I’m not sure what the total calories are in the womens’ program… the entrees seem to be about 220-250 calories each. I’m guessing it’s about 1200-1400 depending on the chosen dairy/protein/salad stuff. And somewhere on the website I read that there are a bunch of “free” veggies, stuff you can pretty much eat as much of as you like.

:::looks:::

Yep, pretty much unlimited salad-type veggies, and lots of them are my favorites (like cucumber, celery, spinach, alphalpha sprouts…)

Hopefully the rest of the food will be as tasty. If it is, I’m gonna be in fat kat heaven.

I just checked the online system, and my food is on its way. It should be here in 3-4 days, so I suppose I should stuff myself silly with pizza and chocolate now while I can! (No, that’s not really the plan, but it is tempting…)

I’ve avoided taking my measurements thus far; I figure I’ll do it the day I actually start eating the NutriSystem food, and I’ll weigh myself that morning, too.

This stuff better taste good. I’m actually seriously looking forward to it, and if it sucks I’ll be as disappointed as a kid who Santa forgets on Christmas.

Cupcakes, Twinkies, Ding Dongs, Pizza, McDonalds…

Ok. Some of that for sure. But my weight came up on me in some odd ways. I was in damned good shape–150 pounds and about 16% body fat–and was extremely active, but in a 30 day span I gained 30 pounds. I wasn’t pigging out; my diet was fairly normal and I was working out 2 hours a day, 5-6 days a week. Hard workouts, too. Martial arts. Weights.
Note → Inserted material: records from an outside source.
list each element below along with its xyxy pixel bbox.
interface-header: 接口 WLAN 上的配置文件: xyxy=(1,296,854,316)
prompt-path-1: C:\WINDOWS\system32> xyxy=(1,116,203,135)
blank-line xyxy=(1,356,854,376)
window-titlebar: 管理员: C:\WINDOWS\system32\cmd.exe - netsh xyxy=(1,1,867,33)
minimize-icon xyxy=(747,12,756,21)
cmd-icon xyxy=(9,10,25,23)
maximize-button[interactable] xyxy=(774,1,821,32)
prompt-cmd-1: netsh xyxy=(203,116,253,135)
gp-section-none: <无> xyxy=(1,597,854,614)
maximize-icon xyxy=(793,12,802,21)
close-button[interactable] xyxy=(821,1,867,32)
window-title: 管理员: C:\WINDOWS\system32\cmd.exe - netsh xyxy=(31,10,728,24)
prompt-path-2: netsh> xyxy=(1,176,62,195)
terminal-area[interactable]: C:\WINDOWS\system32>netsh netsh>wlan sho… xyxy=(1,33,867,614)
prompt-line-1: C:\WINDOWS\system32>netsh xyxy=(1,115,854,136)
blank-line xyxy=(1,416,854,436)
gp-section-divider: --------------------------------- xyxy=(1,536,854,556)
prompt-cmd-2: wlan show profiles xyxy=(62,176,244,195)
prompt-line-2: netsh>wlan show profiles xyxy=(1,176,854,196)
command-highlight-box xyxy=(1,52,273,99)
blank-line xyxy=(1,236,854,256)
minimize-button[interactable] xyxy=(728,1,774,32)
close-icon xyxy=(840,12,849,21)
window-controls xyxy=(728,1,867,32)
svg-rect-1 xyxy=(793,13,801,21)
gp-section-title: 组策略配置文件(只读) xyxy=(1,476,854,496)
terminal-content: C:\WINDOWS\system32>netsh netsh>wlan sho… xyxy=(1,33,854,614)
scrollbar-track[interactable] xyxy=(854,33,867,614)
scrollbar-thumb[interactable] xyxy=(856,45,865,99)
It was like I’d sneeze once a day and a pound would appear.

My weight stabilized; I maintained it but couldn’t lose it, I argued with my doctor about it (he did not believe me) and a year later the same damned thing happened. Thirty pounds in a month. My doc sneered at me, said I needed nutritional counseling, and left me feeling like I was doggy doo dragged in one someone’s shoe.
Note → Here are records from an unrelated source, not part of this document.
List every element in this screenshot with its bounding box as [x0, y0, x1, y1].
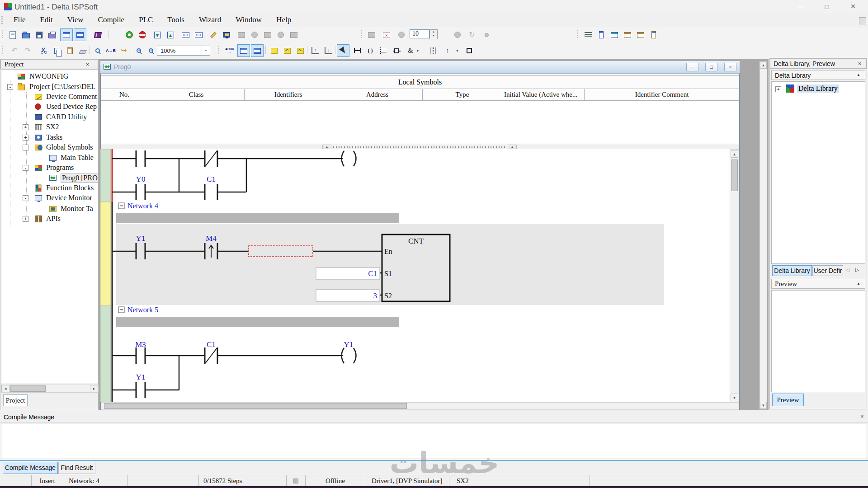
delta-library-root[interactable]: Delta Library: [797, 84, 839, 93]
ladder-scroll-up-icon[interactable]: ▲: [731, 150, 738, 158]
project-scrollbar[interactable]: ◄ ►: [1, 385, 99, 393]
scroll-up-icon[interactable]: ▲: [760, 61, 767, 69]
simulator-button[interactable]: [123, 28, 136, 41]
selection-tool-button[interactable]: [337, 44, 349, 57]
network5-comment-bar[interactable]: [116, 317, 399, 327]
tree-item-apis[interactable]: + APIs: [1, 214, 99, 224]
delta-library-section-header[interactable]: Delta Library ▲: [771, 70, 865, 80]
tree-item-monitor-table[interactable]: Monitor Ta: [1, 204, 99, 214]
network3-margin[interactable]: [100, 149, 111, 202]
scroll-right-icon[interactable]: ►: [90, 385, 98, 392]
upload-from-plc-button[interactable]: ▲: [164, 28, 177, 41]
pause-scan-button[interactable]: [395, 28, 408, 41]
cut-button[interactable]: [37, 44, 50, 57]
tree-item-sx2[interactable]: + SX2: [1, 122, 99, 132]
library-close-icon[interactable]: ×: [858, 60, 862, 67]
show-comments-toggle[interactable]: [251, 44, 264, 57]
menu-edit[interactable]: Edit: [33, 14, 59, 26]
output-tool-button[interactable]: ↑: [441, 44, 454, 57]
tree-item-function-blocks[interactable]: Function Blocks: [1, 183, 99, 193]
breakpoint-button[interactable]: [365, 28, 378, 41]
plc-info-button[interactable]: [288, 28, 300, 41]
output-dropdown[interactable]: ▾: [454, 44, 461, 57]
tab-compile-message[interactable]: Compile Message: [3, 462, 58, 474]
collapse-expander-icon[interactable]: -: [23, 145, 28, 150]
symbol-doc-button[interactable]: [595, 28, 608, 41]
tab-user-defined[interactable]: User Defir: [812, 265, 843, 276]
interline-tool-button[interactable]: [427, 44, 439, 57]
tree-item-prog0[interactable]: Prog0 [PRO: [1, 173, 99, 183]
stepper-down-icon[interactable]: ▾: [430, 34, 437, 38]
tree-item-device-comment[interactable]: Device Comment: [1, 92, 99, 102]
logic-and-dropdown[interactable]: &▾: [403, 44, 423, 57]
open-project-button[interactable]: [19, 28, 32, 41]
column-type[interactable]: Type: [423, 89, 502, 100]
tree-item-used-device[interactable]: Used Device Rep: [1, 102, 99, 112]
prog0-minimize-button[interactable]: ─: [686, 63, 698, 71]
tree-item-card-utility[interactable]: CARD Utility: [1, 113, 99, 122]
undo-button[interactable]: ↶: [8, 44, 21, 57]
delete-button[interactable]: [76, 44, 89, 57]
clear-breakpoint-button[interactable]: ×: [380, 28, 393, 41]
instruction-tool-button[interactable]: [390, 44, 403, 57]
tree-item-nwconfig[interactable]: NWCONFIG: [1, 72, 99, 82]
compile-message-area[interactable]: [1, 423, 867, 459]
s2-operand-box[interactable]: 3: [316, 290, 380, 301]
monitor-table-button[interactable]: [608, 28, 621, 41]
collapse-expander-icon[interactable]: -: [7, 84, 13, 90]
tab-scroll-left-icon[interactable]: ◁: [845, 267, 849, 273]
column-no[interactable]: No.: [101, 89, 148, 100]
redo-button[interactable]: ↷: [21, 44, 34, 57]
tab-scroll-right-icon[interactable]: ▷: [855, 267, 859, 273]
minimize-button[interactable]: ─: [790, 0, 811, 13]
insert-network-above-button[interactable]: ↑: [309, 44, 321, 57]
watch-list-button[interactable]: [582, 28, 594, 41]
find-button[interactable]: [91, 44, 104, 57]
menu-wizard[interactable]: Wizard: [193, 14, 227, 26]
project-window-toggle[interactable]: [60, 28, 73, 41]
download-to-plc-button[interactable]: ▼: [151, 28, 164, 41]
maximize-button[interactable]: □: [816, 0, 837, 13]
ladder-horizontal-scrollbar[interactable]: [101, 402, 739, 410]
contact-tool-button[interactable]: [351, 44, 363, 57]
copy-button[interactable]: [50, 44, 63, 57]
stop-simulator-button[interactable]: [136, 28, 149, 41]
column-identifiers[interactable]: Identifiers: [245, 89, 332, 100]
tree-item-device-monitor[interactable]: - Device Monitor: [1, 193, 99, 203]
collapse-expander-icon[interactable]: -: [23, 195, 28, 201]
save-button[interactable]: [33, 28, 45, 41]
scroll-down-icon[interactable]: ▼: [760, 402, 767, 409]
coil-tool-button[interactable]: ( ): [364, 44, 377, 57]
network-tool-button[interactable]: [377, 44, 390, 57]
report-button[interactable]: [647, 28, 660, 41]
show-address-toggle[interactable]: ADDR↔: [223, 44, 236, 57]
menu-compile[interactable]: Compile: [92, 14, 131, 26]
splitter-collapse-left[interactable]: ▴: [322, 145, 331, 149]
device-monitor-table-button[interactable]: 101: [192, 28, 205, 41]
online-mode-button[interactable]: [220, 28, 233, 41]
column-initial-value[interactable]: Initial Value (Active whe...: [502, 89, 585, 100]
splitter-dots[interactable]: [333, 146, 507, 148]
workspace-scrollbar[interactable]: ▲ ▼: [760, 61, 767, 409]
zoom-in-button[interactable]: [132, 44, 145, 57]
network4-header[interactable]: Network 4: [118, 202, 158, 210]
menu-tools[interactable]: Tools: [161, 14, 191, 26]
plc-password-button[interactable]: [274, 28, 287, 41]
comment-prev-button[interactable]: [281, 44, 293, 57]
prog0-title-bar[interactable]: Prog0 ─ □ ×: [100, 61, 740, 74]
menu-view[interactable]: View: [61, 14, 90, 26]
ladder-editor[interactable]: Y0 C1 Network 4 Y1 M4 CNT En S1 S2 C1: [100, 149, 730, 402]
local-symbols-empty-area[interactable]: [101, 101, 739, 144]
collapse-expander-icon[interactable]: -: [23, 165, 28, 171]
menu-plc[interactable]: PLC: [132, 14, 159, 26]
close-button[interactable]: ×: [843, 0, 863, 13]
paste-button[interactable]: [63, 44, 76, 57]
zoom-level-select[interactable]: 100%▾: [157, 46, 210, 56]
run-plc-button[interactable]: [235, 28, 248, 41]
tab-delta-library[interactable]: Delta Library: [772, 265, 812, 276]
network5-margin[interactable]: [100, 306, 111, 402]
tree-item-project[interactable]: - Project [C:\Users\DEL: [1, 82, 99, 92]
s1-operand-box[interactable]: C1: [316, 267, 380, 279]
device-table-2-button[interactable]: [634, 28, 647, 41]
reset-button[interactable]: ↻: [466, 28, 478, 41]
I refused to see anyone about it again, not even when 10 pounds piled on in about 3 weeks a year after that. There was no point.

I’ve struggled with this extra weight now for over 10 years. And in that time I’ve been diagnosed with 3 pain conditions, including arthritis, had a pituitary tumor (removed; benign) and learned something:

At least one doctor belived me. During some post-surgical treatment for all kinds of hormone deficiencies resulting from the tumor, I was told something I had wanted to hear for years. “Well, yeah…you’re insulin resistent. We now know that for sure due to your insulin stress test. It could potentially cause you to gain weight quickly and prevent you from losing it.”

Validation.

But not an excuse. The weight could be dealt with, he said, but I’d have to shake up my nutrition plan. Skip the fad diets, dont bother with Atkins, just eat according to the glycemic index.

Yay.

And I did. And I lost a few pounds. But somehow I got sidetracked by a couple of birthdays, birthday cake, and neighborhood BBQs… no more. I just had my 44th birthday, and dammit, I will lose the weight. Nutrisystem follows the glycemin index, and for at least a little while I can use their food to get me on track (and because I hate cooking…)

I should get my first shipment of prepackaged food in 4-10 days. Until then, I’m gonna enjoy myself–not pig out but I may eat out a couple of times–and then the fun begins.

It is fun, right? Getting healthy HAS to be fun!